Waldorf Astoria New York to auction 15,000 items: including from Kuwaiti emir's suite

Pieces up for sale include a headboard from the Marilyn Monroe residence and a grand piano from Crown Prince Sultan bin Abdulaziz's former suite

For more than a century, the Waldorf Astoria New York has ushered the rich and famous through its Park Avenue entrance. Now, many of its historic pieces are being offered to private collectors around the world.

The Fine Furnishings of the Historic Waldorf Astoria New York auction by Kaminski opened with previews on Saturday. Bidding will run from October 17 to November 15.

Listed is everything from a set of hotel room rubbish bins and a Samsung television to a crushed velvet fainting sofa from the suite that formerly hosted Elizabeth Taylor.

Several items from the opulent suite of the late Saudi Crown Prince Sultan bin Abdulaziz are on sale, including a baby grand piano, several chandeliers and a mahogany writing desk.

“There are pieces from the suites frequented by world leaders, US presidents and celebrities.
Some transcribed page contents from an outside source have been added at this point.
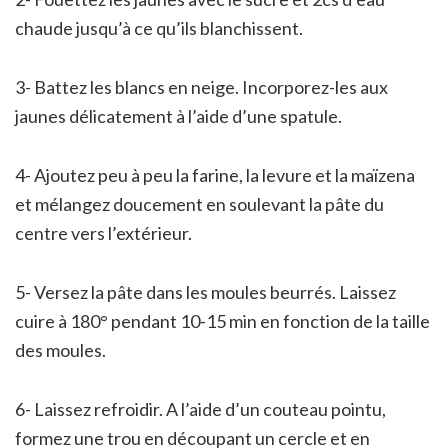
chaude jusqu’à ce qu’ils blanchissent.
3- Battez les blancs en neige. Incorporez-les aux
jaunes délicatement à l’aide d’une spatule.
4- Ajoutez peu à peu la farine, la levure et la maïzena
et mélangez doucement en soulevant la pâte du
centre vers l’extérieur.
5- Versez la pâte dans les moules beurrés. Laissez
cuire à 180° pendant 10-15 min en fonction de la taille
des moules.
6- Laissez refroidir. A l’aide d’un couteau pointu,
formez une trou en découpant un cercle et en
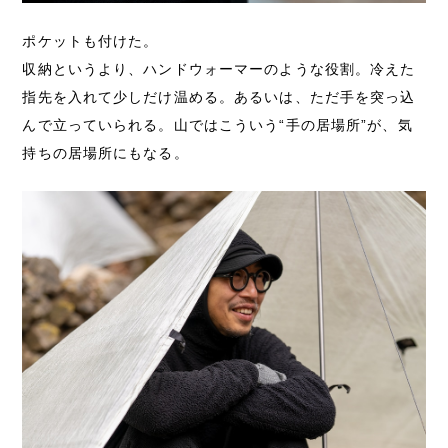
ポケットも付けた。
収納というより、ハンドウォーマーのような役割。冷えた
指先を入れて少しだけ温める。あるいは、ただ手を突っ込
んで立っていられる。山ではこういう“手の居場所”が、気
持ちの居場所にもなる。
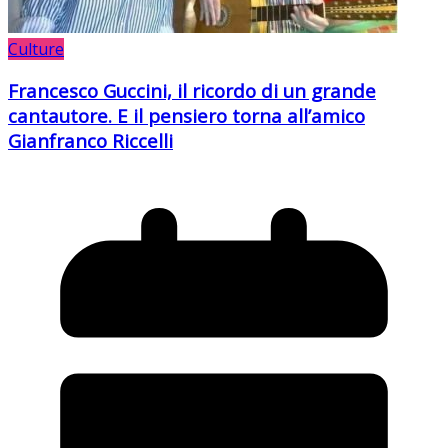
Culture
Francesco Guccini, il ricordo di un grande
cantautore. E il pensiero torna all’amico
Gianfranco Riccelli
There are exquisite furnishings from the hotel’s notable restaurants and lounges. Needless to say, there’s something for everyone," said Frank Kaminksi, chief executive and owner of Kaminski Auctions.
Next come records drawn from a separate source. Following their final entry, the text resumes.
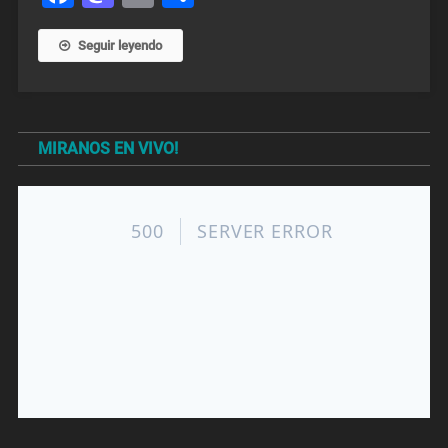
Seguir leyendo
MIRANOS EN VIVO!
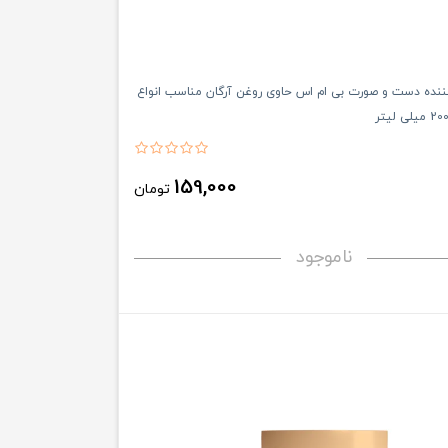
نده دست و صورت بی ام اس حاوی روغن آرگان مناسب انواع
159,000
تومان
ناموجود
Other notable items on the bidding list include a headboard from Marilyn Monroe's former residence, an Abstract Expressionist oil on canvas by American artist Mary Abbott and a Queen Anne cabinet from the suite that the recently deceased Kuwaiti emir Sheikh Sabah Al Ahmad Al Sabah stayed in.
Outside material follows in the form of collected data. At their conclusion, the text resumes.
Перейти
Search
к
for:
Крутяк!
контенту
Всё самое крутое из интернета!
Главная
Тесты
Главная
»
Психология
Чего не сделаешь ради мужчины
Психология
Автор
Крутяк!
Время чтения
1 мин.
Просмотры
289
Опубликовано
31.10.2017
Items from the Royal Suite, the Presidential Suite and the Winston Churchill Suite are also going under the hammer.

The auction will comply with all Massachusetts Covid-19 guidelines and all proceeds will go towards restoring the exteriors and gardens of St Bartholomew's Church, which sits directly opposite the hotel.

Priceless pieces

When it first opened in 1931, the Waldorf Astoria New York was the largest and tallest hotel in the world. While it's since been overtaken on both fronts many times over, it remains New York City’s largest privately owned landmark.

The auction is part of the hotel's ongoing massive restoration project: preservation of its original Art Deco features are a priority. The building is set to reopen in 2022 and developers have carefully catalogued items from the hotel for auction purposes as they go. That being said, not everything is up for sale.

Several pieces have instead been deemed historically priceless, and are now being preserved for display in the hotel when it reopens.

Among these are the Spirit of Achievement statue that graces the Park Avenue entrance, the 1893 World’s Fair Clock, which anchors the central lobby, acclaimed American composer Cole Porter’s 1907 Steinway grand piano and a John F Kennedy Rocking Chair.